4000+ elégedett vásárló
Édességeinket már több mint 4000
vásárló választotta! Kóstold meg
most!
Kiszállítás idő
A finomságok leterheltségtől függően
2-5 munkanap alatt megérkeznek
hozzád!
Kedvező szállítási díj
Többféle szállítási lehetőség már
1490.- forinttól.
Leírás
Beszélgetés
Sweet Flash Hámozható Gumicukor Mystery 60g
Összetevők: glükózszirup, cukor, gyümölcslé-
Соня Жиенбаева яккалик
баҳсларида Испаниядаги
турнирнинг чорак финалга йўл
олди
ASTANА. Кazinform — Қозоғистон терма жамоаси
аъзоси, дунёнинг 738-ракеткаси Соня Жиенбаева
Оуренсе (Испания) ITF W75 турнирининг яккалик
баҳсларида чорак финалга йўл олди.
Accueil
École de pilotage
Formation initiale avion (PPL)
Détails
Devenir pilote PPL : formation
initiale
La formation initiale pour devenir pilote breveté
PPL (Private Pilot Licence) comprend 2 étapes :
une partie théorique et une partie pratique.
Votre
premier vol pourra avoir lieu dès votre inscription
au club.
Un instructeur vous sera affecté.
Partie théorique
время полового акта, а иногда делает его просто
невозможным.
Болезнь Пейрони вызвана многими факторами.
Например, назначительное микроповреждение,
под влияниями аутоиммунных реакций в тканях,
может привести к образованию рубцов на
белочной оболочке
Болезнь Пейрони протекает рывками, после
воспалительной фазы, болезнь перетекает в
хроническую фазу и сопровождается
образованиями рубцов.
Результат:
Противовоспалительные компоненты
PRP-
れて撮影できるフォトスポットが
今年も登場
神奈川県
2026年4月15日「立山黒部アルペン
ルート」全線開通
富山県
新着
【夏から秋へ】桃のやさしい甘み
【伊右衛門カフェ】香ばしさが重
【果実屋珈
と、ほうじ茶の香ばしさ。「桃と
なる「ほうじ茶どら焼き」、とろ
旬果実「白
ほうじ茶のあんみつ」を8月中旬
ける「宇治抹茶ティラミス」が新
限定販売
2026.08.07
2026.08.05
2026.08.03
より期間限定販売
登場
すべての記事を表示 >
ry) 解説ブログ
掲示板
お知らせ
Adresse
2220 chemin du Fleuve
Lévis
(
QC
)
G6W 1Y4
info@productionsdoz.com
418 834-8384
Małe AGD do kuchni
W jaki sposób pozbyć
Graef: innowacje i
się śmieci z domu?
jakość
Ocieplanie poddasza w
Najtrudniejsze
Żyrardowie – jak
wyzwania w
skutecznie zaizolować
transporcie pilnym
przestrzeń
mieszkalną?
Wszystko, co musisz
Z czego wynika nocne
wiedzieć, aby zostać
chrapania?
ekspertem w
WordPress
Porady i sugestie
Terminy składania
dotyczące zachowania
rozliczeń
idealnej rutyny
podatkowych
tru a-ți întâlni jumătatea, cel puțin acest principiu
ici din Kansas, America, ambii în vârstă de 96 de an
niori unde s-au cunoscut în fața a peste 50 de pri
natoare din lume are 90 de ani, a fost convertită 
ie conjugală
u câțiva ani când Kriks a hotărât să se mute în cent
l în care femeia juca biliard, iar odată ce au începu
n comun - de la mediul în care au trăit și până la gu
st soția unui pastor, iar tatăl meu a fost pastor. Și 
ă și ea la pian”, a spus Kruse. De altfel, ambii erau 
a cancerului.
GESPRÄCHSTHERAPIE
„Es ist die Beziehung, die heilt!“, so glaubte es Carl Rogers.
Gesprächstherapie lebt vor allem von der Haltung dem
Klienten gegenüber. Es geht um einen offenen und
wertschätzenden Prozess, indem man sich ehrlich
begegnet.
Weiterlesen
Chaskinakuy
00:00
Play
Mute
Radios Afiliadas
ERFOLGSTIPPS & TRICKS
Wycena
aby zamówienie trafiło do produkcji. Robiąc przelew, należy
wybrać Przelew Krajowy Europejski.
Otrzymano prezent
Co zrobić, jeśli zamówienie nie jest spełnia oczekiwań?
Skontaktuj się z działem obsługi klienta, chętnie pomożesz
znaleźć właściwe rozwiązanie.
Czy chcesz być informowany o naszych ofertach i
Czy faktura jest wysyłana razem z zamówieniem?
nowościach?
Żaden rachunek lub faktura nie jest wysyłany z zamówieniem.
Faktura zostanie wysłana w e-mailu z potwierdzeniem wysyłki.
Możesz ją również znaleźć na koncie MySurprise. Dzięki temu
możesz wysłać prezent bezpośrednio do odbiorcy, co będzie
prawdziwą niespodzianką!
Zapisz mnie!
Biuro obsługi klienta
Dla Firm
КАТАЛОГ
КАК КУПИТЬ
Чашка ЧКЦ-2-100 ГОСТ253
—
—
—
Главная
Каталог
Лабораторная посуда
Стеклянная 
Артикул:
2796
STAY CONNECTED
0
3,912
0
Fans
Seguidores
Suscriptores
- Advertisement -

—————

### Exercise
Give all of the material again, exactly.

### Answer
4000+ elégedett vásárló
Édességeinket már több mint 4000
vásárló választotta! Kóstold meg
most!
Kiszállítás idő
A finomságok leterheltségtől függően
2-5 munkanap alatt megérkeznek
hozzád!
Kedvező szállítási díj
Többféle szállítási lehetőség már
1490.- forinttól.
Leírás
Beszélgetés
Sweet Flash Hámozható Gumicukor Mystery 60g
Összetevők: glükózszirup, cukor, gyümölcslé-
Соня Жиенбаева яккалик
баҳсларида Испаниядаги
турнирнинг чорак финалга йўл
олди
ASTANА. Кazinform — Қозоғистон терма жамоаси
аъзоси, дунёнинг 738-ракеткаси Соня Жиенбаева
Оуренсе (Испания) ITF W75 турнирининг яккалик
баҳсларида чорак финалга йўл олди.
Accueil
École de pilotage
Formation initiale avion (PPL)
Détails
Devenir pilote PPL : formation
initiale
La formation initiale pour devenir pilote breveté
PPL (Private Pilot Licence) comprend 2 étapes :
une partie théorique et une partie pratique.
Votre
premier vol pourra avoir lieu dès votre inscription
au club.
Un instructeur vous sera affecté.
Partie théorique
время полового акта, а иногда делает его просто
невозможным.
Болезнь Пейрони вызвана многими факторами.
Например, назначительное микроповреждение,
под влияниями аутоиммунных реакций в тканях,
может привести к образованию рубцов на
белочной оболочке
Болезнь Пейрони протекает рывками, после
воспалительной фазы, болезнь перетекает в
хроническую фазу и сопровождается
образованиями рубцов.
Результат:
Противовоспалительные компоненты
PRP-
れて撮影できるフォトスポットが
今年も登場
神奈川県
2026年4月15日「立山黒部アルペン
ルート」全線開通
富山県
新着
【夏から秋へ】桃のやさしい甘み
【伊右衛門カフェ】香ばしさが重
【果実屋珈
と、ほうじ茶の香ばしさ。「桃と
なる「ほうじ茶どら焼き」、とろ
旬果実「白
ほうじ茶のあんみつ」を8月中旬
ける「宇治抹茶ティラミス」が新
限定販売
2026.08.07
2026.08.05
2026.08.03
より期間限定販売
登場
すべての記事を表示 >
ry) 解説ブログ
掲示板
お知らせ
Adresse
2220 chemin du Fleuve
Lévis
(
QC
)
G6W 1Y4
info@productionsdoz.com
418 834-8384
Małe AGD do kuchni
W jaki sposób pozbyć
Graef: innowacje i
się śmieci z domu?
jakość
Ocieplanie poddasza w
Najtrudniejsze
Żyrardowie – jak
wyzwania w
skutecznie zaizolować
transporcie pilnym
przestrzeń
mieszkalną?
Wszystko, co musisz
Z czego wynika nocne
wiedzieć, aby zostać
chrapania?
ekspertem w
WordPress
Porady i sugestie
Terminy składania
dotyczące zachowania
rozliczeń
idealnej rutyny
podatkowych
tru a-ți întâlni jumătatea, cel puțin acest principiu
ici din Kansas, America, ambii în vârstă de 96 de an
niori unde s-au cunoscut în fața a peste 50 de pri
natoare din lume are 90 de ani, a fost convertită 
ie conjugală
u câțiva ani când Kriks a hotărât să se mute în cent
l în care femeia juca biliard, iar odată ce au începu
n comun - de la mediul în care au trăit și până la gu
st soția unui pastor, iar tatăl meu a fost pastor. Și 
ă și ea la pian”, a spus Kruse. De altfel, ambii erau 
a cancerului.
GESPRÄCHSTHERAPIE
„Es ist die Beziehung, die heilt!“, so glaubte es Carl Rogers.
Gesprächstherapie lebt vor allem von der Haltung dem
Klienten gegenüber. Es geht um einen offenen und
wertschätzenden Prozess, indem man sich ehrlich
begegnet.
Weiterlesen
Chaskinakuy
00:00
Play
Mute
Radios Afiliadas
ERFOLGSTIPPS & TRICKS
Wycena
aby zamówienie trafiło do produkcji. Robiąc przelew, należy
wybrać Przelew Krajowy Europejski.
Otrzymano prezent
Co zrobić, jeśli zamówienie nie jest spełnia oczekiwań?
Skontaktuj się z działem obsługi klienta, chętnie pomożesz
znaleźć właściwe rozwiązanie.
Czy chcesz być informowany o naszych ofertach i
Czy faktura jest wysyłana razem z zamówieniem?
nowościach?
Żaden rachunek lub faktura nie jest wysyłany z zamówieniem.
Faktura zostanie wysłana w e-mailu z potwierdzeniem wysyłki.
Możesz ją również znaleźć na koncie MySurprise. Dzięki temu
możesz wysłać prezent bezpośrednio do odbiorcy, co będzie
prawdziwą niespodzianką!
Zapisz mnie!
Biuro obsługi klienta
Dla Firm
КАТАЛОГ
КАК КУПИТЬ
Чашка ЧКЦ-2-100 ГОСТ253
—
—
—
Главная
Каталог
Лабораторная посуда
Стеклянная 
Артикул:
2796
STAY CONNECTED
0
3,912
0
Fans
Seguidores
Suscriptores
- Advertisement -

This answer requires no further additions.